Any experience with an excessive number of ThunderVPN hits?

The issue is under review of Sophos Labs. 

Thank you.  There was a pattern update this AM to 18.18.58 but it didn't seem to address this.  Please keep us up to date.

I will see what I can capture. I see about 100 hits, but 288B of data (bytes) which makes capture difficult.

ian

I had a case open for this issue.  Support's answer was to have me create a workaround FW rule to allow NTP traffic at the top of the rule stack.  The tech led me to believe this was being worked on and to wait for a pattern update.  Not an acceptable answer, but eh, what else was I supposed to do?  So my case is closed now.

That said, I'd be happy to try and collect what you need, as I disabled that FW rule just now and no surprise I'm getting tons of blocks for Thunder VPN again on UDP/123.  

But, can you be a bit more specific on what to run and HOW to run the commands?  I tried the first command you mentioned above from CLI by SSH'ing into my FW, but the command doesn't run as you've got it typed.  The conntrak command doesn't seem to exist, as I recall when I tried it.  Glad to try and help if you can help me with more detail.

You need to perform both on the advanced Shell. Option 5 / 3. 

I've got a pcap file and the output from the conntrak command.  How can I get them to you?

You can send me a PM.

I have the same problem. Every day 2-3K blocked connections due to ThunderVPN but I don't have this software installed on any device. The connected devices are an iPhone. Please help.  

Hi folks,

there appears to be some progress on this issue, while still seeing thundervpn in the daily report and the GUI, I am also seeing NTP  as being reported correctly in the daily reports.

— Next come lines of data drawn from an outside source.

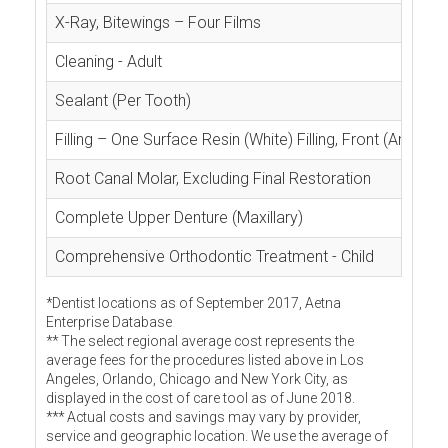
X-Ray, Bitewings – Four Films
Cleaning - Adult
Sealant (Per Tooth)
Filling – One Surface Resin (White) Filling, Front (Anterior
Root Canal Molar, Excluding Final Restoration
Complete Upper Denture (Maxillary)
Comprehensive Orthodontic Treatment - Child
*Dentist locations as of September 2017, Aetna
Enterprise Database
** The select regional average cost represents the
average fees for the procedures listed above in Los
Angeles, Orlando, Chicago and New York City, as
displayed in the cost of care tool as of June 2018.
*** Actual costs and savings may vary by provider,
service and geographic location. We use the average of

The daily reports usually take at least 24 hours to catchup. I will investigate further.

Ian

Let me know what you did differently, I'm not seeing any dramatic improvement.  When I used the App rule to block level 5 (which I do) I see tens of thousands of Thunder VPN (Port 123) block exceptions every day.    I'm at 18.18.60.  So much that it impairs a number of IoT devices that depend on this.  I had to put a Thunder VPN App allow rule in to stabilize my system.  Would be REALLY NICE to see Sophos fix this.   Thanks

Those pattern are created by Sophos Labs. Therefore it is currently under investigation. If you have a pcap (Packet capture) of this NTP traffic, feel free to submit this: support.sophos.com/.../filesubmission

Hi,

I spoke too soon, today's report shows thundervpn thundering along and ump 123 back to unclassified. The interesting thing about this is on  my system it only affects the apple devices. The NTP server has its own rule and that traffic is not classified as thundervpn. I suppose I could disabled the IPS on the internal rules to remove the incorrect reporting.

Ian

The really stupid thing is not all NTP traffic is classified as thundervpn.

Hi,

I spoke too soon, today's report shows thundervpn thundering along and ump 123 back to unclassified. The interesting thing about this is on  my system it only affects the apple devices. The NTP server has its own rule and that traffic is not classified as thundervpn. I suppose I could disabled the IPS on the internal rules to remove the incorrect reporting.

Ian

The really stupid thing is not all NTP traffic is classified as thundervpn.